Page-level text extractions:

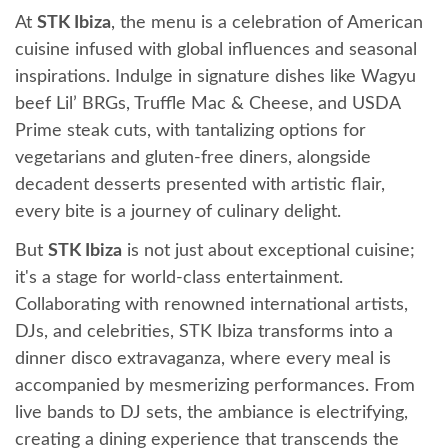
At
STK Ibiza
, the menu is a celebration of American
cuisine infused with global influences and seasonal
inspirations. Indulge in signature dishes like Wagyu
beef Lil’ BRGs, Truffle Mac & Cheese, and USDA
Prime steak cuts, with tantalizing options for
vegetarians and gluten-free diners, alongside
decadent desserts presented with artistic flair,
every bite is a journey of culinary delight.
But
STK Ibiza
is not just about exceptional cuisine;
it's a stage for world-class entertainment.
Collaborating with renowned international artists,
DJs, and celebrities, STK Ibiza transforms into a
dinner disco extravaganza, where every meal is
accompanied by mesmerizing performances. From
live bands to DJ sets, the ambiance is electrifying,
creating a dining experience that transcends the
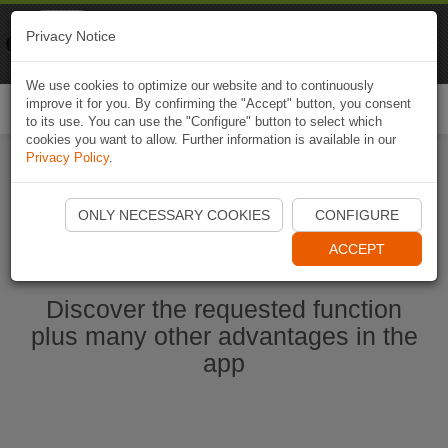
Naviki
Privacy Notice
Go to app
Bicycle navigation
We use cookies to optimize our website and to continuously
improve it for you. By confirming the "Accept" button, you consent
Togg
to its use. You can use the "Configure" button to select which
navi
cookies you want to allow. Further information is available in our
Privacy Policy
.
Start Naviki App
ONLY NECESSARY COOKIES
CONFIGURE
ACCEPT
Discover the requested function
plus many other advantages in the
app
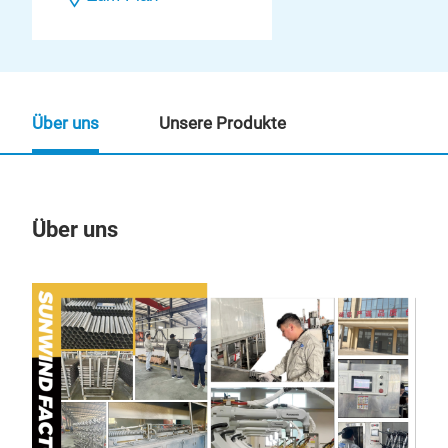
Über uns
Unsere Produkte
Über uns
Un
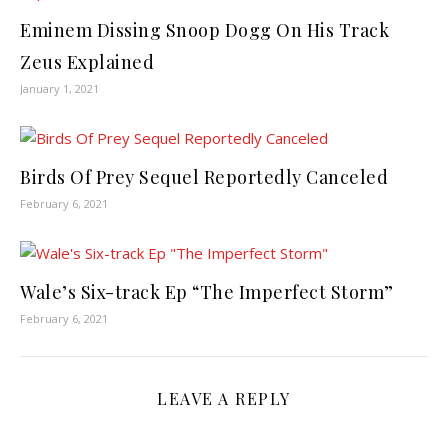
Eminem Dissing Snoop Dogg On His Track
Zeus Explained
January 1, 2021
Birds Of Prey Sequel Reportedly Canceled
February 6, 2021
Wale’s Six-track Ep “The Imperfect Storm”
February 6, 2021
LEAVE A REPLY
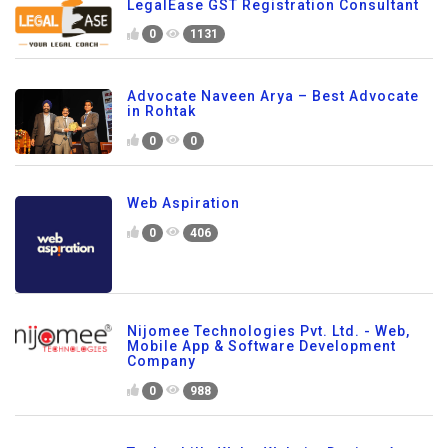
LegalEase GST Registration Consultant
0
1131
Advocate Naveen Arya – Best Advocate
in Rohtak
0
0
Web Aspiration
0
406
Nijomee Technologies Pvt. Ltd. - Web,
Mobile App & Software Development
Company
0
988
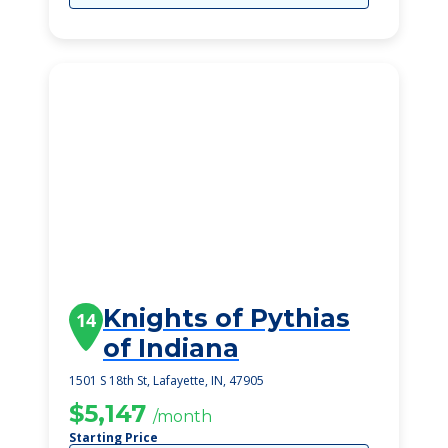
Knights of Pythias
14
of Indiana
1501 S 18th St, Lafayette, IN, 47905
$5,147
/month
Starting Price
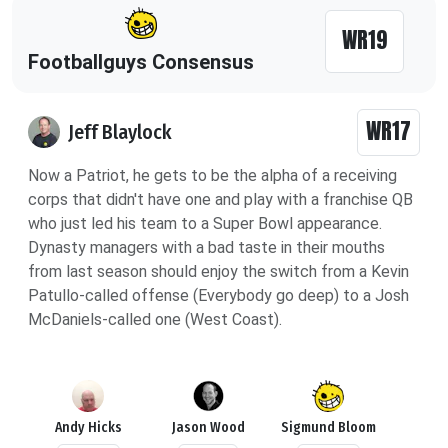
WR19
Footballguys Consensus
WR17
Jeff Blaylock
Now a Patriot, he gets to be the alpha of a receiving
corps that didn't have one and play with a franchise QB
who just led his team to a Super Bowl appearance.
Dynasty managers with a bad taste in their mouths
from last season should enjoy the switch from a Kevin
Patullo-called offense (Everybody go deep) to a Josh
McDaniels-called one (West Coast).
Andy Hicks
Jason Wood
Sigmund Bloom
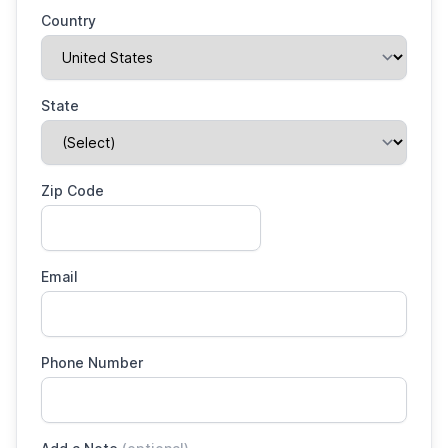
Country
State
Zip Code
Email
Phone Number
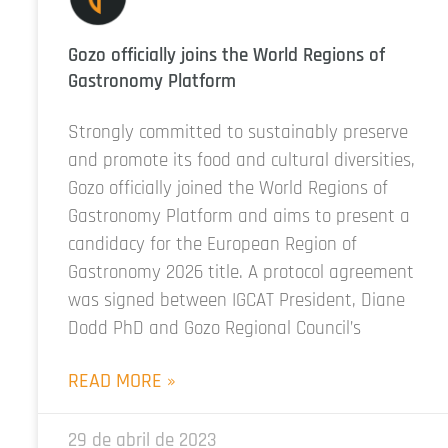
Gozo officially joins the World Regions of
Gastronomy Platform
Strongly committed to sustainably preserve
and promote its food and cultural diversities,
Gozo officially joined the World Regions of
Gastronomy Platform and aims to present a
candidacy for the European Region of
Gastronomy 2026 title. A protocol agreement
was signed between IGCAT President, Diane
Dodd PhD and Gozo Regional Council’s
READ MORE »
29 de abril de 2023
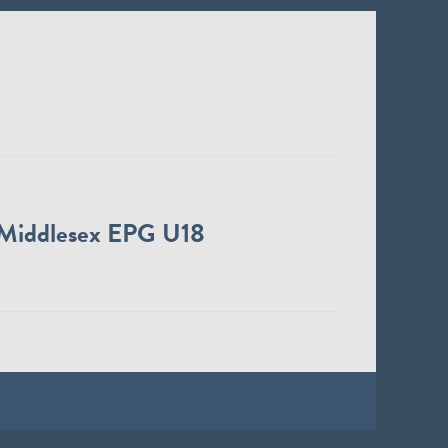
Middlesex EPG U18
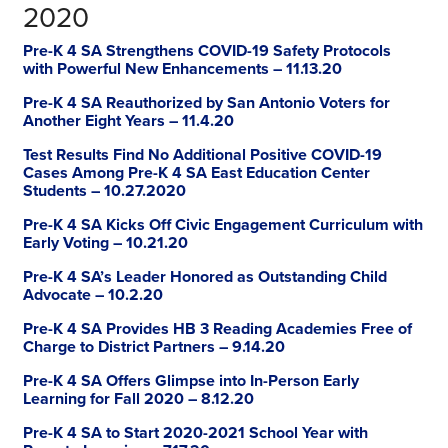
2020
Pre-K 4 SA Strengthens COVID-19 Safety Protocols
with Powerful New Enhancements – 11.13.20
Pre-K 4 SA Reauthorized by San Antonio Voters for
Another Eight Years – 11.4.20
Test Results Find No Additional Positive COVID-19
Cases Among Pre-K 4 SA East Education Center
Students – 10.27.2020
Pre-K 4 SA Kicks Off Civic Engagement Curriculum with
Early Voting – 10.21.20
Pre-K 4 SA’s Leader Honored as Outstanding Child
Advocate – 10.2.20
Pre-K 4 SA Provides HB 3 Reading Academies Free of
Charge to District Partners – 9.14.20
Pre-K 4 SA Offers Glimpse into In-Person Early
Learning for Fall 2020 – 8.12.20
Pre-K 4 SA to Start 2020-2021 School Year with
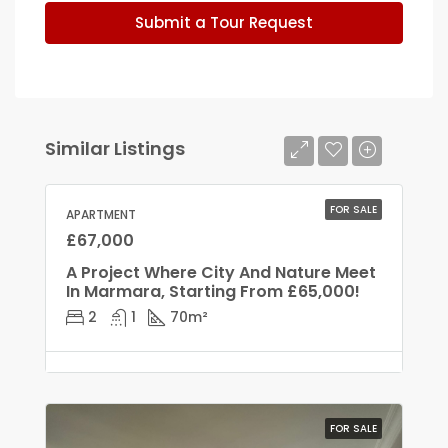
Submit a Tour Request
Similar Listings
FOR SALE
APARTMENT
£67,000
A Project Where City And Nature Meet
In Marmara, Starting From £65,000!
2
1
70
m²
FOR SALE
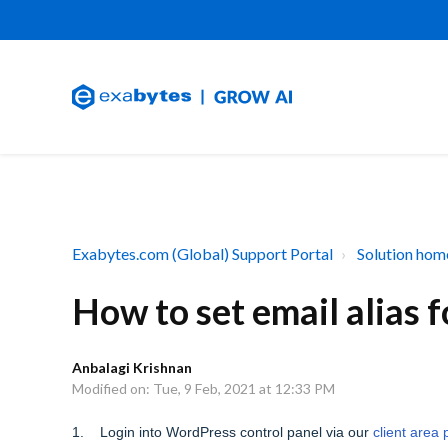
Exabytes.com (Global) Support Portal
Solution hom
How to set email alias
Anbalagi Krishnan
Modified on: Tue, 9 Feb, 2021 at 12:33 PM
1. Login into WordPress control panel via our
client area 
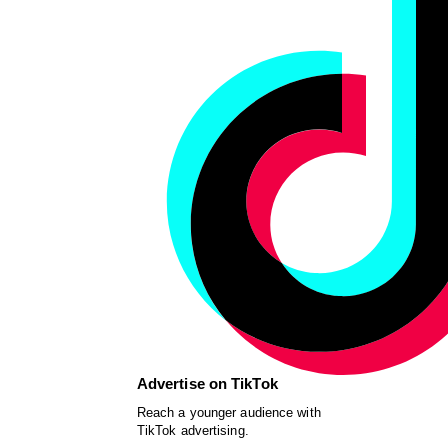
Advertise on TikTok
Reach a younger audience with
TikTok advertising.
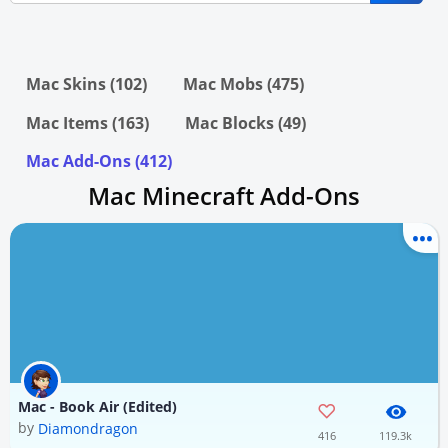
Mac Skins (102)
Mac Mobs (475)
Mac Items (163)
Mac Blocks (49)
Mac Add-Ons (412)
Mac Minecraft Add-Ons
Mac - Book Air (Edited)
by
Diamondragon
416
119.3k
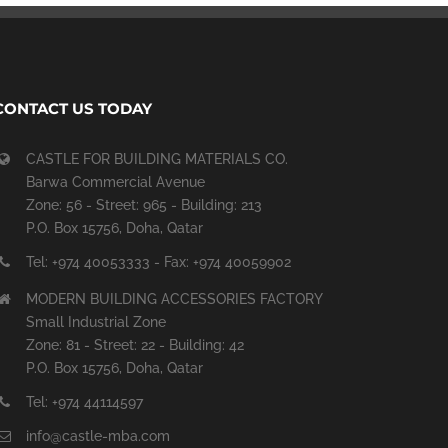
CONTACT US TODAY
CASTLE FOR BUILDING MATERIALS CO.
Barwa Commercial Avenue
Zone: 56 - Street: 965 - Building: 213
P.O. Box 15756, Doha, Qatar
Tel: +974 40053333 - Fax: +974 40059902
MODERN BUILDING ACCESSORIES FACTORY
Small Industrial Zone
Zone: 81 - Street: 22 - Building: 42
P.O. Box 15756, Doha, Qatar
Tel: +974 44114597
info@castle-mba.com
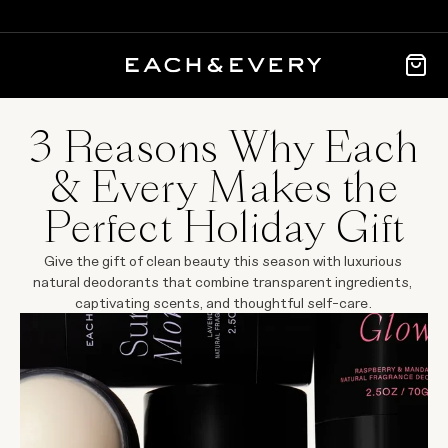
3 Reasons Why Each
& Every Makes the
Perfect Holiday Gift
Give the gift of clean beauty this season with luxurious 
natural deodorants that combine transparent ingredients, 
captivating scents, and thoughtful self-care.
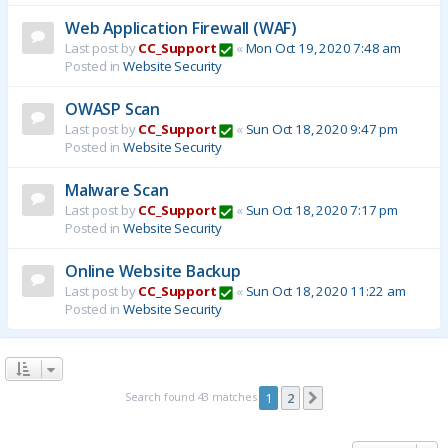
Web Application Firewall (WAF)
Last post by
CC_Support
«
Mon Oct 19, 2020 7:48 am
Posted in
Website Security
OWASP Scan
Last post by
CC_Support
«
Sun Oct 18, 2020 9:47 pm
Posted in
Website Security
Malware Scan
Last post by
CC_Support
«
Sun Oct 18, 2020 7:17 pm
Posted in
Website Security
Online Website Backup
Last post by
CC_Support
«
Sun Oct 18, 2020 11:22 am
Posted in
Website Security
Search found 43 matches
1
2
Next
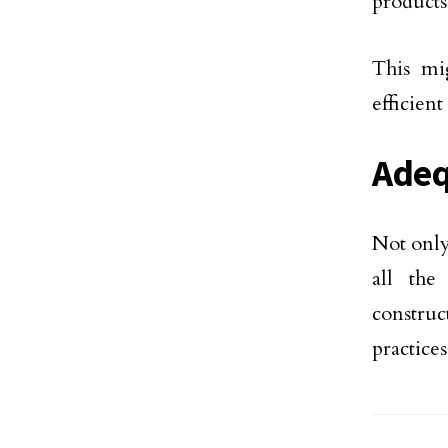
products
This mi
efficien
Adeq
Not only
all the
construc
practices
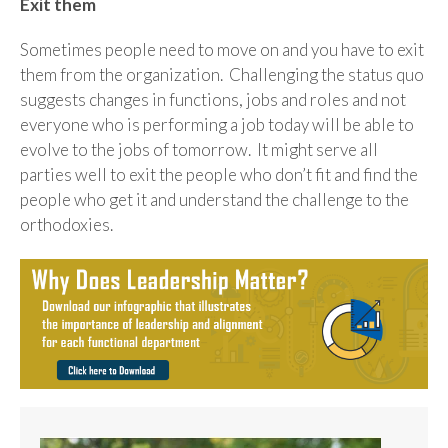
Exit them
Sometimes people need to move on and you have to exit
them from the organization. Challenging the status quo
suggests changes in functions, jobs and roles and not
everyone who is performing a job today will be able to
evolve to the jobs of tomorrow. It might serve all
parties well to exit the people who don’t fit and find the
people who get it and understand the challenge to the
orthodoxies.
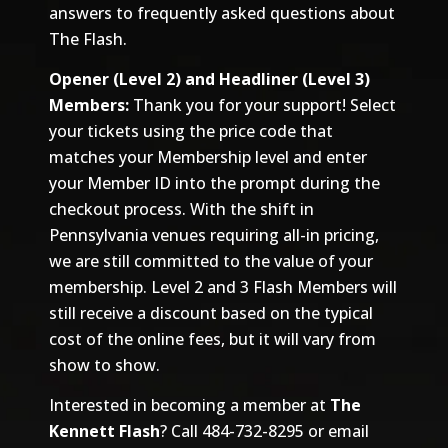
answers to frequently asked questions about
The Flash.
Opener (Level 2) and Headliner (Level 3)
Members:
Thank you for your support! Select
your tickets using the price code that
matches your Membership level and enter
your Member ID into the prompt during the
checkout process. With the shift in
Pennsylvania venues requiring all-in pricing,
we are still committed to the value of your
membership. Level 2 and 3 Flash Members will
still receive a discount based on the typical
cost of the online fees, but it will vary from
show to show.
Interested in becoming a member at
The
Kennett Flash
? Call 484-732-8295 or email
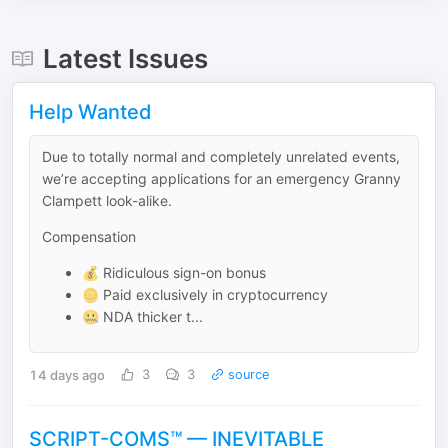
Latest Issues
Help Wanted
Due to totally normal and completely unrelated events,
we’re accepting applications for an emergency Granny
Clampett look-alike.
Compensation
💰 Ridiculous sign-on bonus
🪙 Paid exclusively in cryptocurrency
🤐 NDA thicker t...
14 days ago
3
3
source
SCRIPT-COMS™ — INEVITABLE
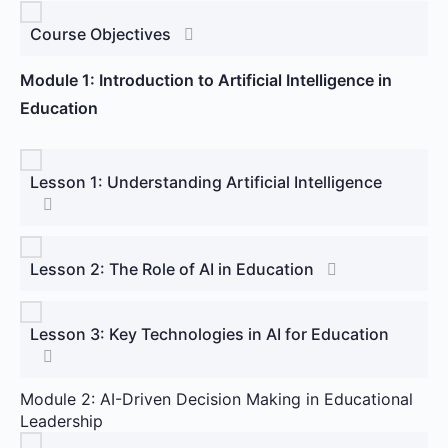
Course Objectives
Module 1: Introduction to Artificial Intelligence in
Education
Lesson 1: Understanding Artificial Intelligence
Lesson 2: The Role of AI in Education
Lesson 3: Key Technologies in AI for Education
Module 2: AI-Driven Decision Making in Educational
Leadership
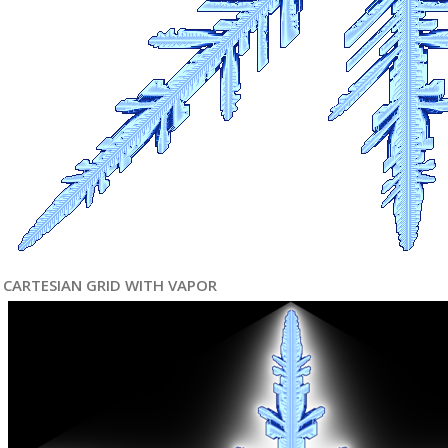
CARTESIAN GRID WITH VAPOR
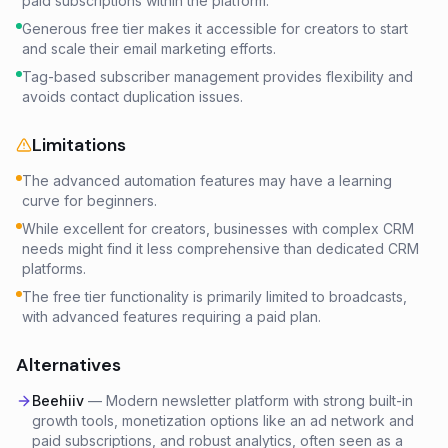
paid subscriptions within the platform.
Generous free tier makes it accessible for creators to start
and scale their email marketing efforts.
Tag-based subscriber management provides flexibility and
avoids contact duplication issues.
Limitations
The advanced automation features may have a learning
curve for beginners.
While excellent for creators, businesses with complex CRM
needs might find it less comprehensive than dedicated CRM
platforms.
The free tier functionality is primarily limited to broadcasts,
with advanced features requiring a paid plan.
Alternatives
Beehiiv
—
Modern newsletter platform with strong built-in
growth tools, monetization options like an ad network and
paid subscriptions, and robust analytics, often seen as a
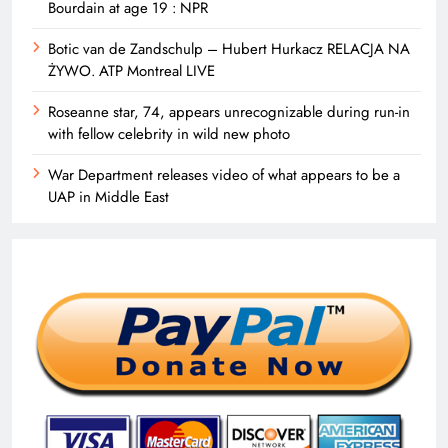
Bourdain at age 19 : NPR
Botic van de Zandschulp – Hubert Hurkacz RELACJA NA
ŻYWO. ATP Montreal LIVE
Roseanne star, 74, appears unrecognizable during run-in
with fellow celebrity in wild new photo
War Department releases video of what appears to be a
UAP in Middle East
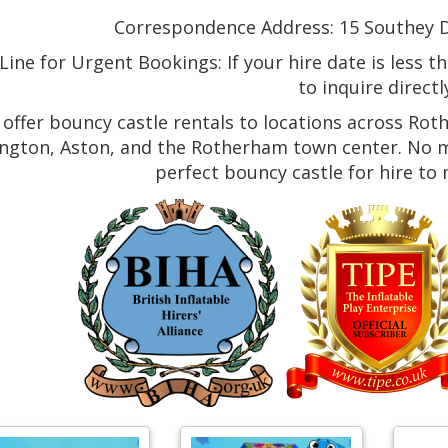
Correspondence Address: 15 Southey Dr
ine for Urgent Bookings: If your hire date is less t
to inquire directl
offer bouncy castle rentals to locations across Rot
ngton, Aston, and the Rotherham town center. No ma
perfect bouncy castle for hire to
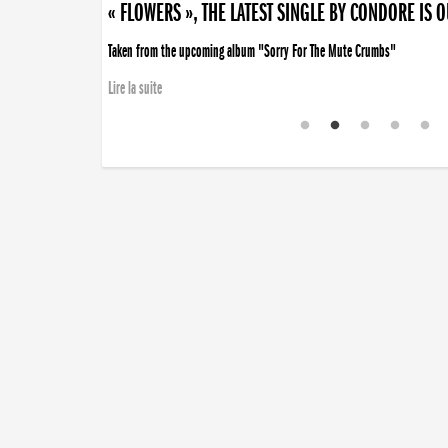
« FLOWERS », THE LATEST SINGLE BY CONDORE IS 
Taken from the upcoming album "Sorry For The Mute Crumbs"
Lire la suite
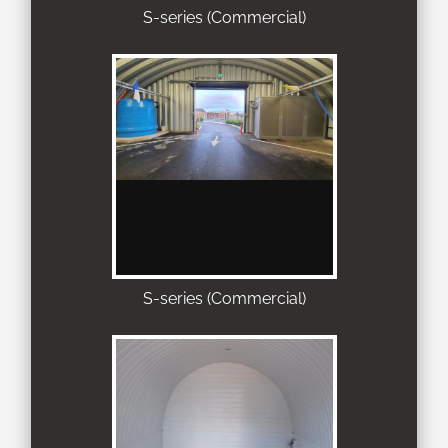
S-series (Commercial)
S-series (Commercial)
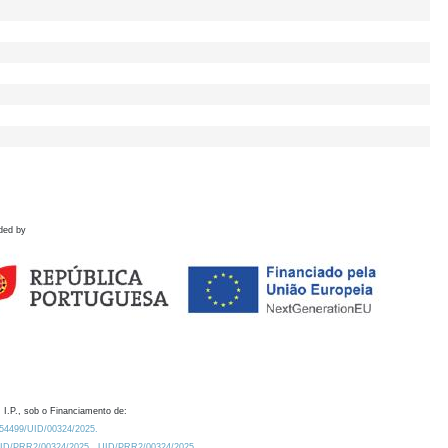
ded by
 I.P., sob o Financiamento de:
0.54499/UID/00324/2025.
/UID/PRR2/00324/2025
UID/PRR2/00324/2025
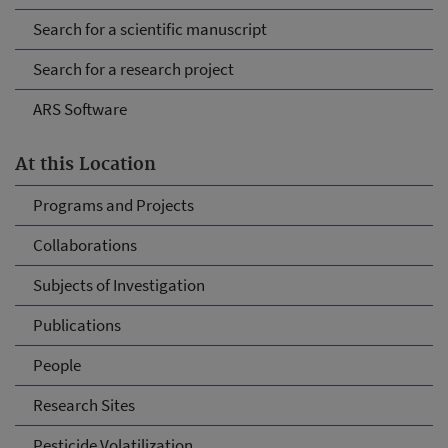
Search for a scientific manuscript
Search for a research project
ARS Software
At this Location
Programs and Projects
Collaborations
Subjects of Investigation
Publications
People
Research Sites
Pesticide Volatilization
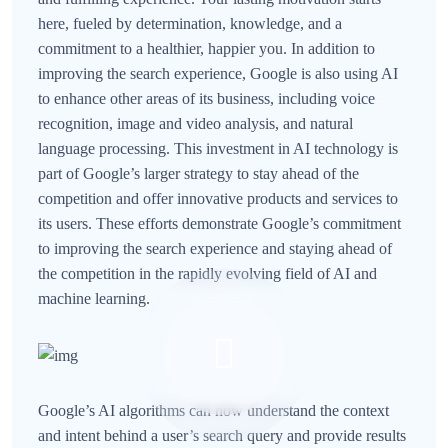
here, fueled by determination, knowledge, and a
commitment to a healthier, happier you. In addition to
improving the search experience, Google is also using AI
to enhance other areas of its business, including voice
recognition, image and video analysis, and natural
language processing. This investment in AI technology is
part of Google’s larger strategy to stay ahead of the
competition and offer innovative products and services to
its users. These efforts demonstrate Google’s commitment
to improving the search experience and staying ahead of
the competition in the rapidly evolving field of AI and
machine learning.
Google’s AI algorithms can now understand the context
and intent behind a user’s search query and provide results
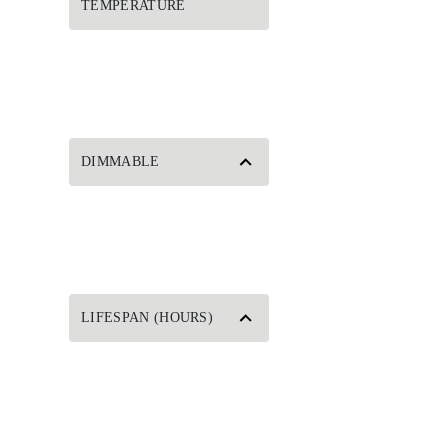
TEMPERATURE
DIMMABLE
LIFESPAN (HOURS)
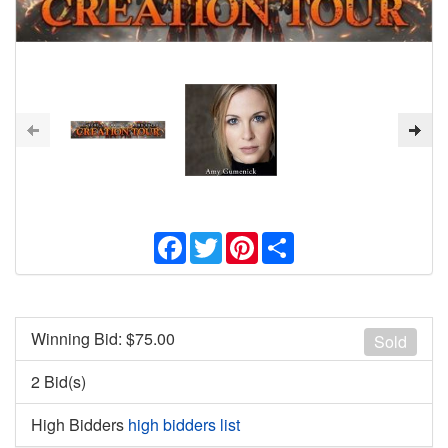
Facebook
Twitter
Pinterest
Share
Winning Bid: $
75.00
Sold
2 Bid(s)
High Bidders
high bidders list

• [TASK]
Leave out every picture, and copy exactly the lines above starting at the one holding "Exabytes.com (Global) Support Portal" and ending at the one holding "TikTok advertising.", no more and no less.

• [SOLVED EXERCISE]
Exabytes.com (Global) Support Portal
Solution hom
How to set email alias
Anbalagi Krishnan
Modified on: Tue, 9 Feb, 2021 at 12:33 PM
1. Login into WordPress control panel via our
client area 
Advertise on TikTok
Reach a younger audience with
TikTok advertising.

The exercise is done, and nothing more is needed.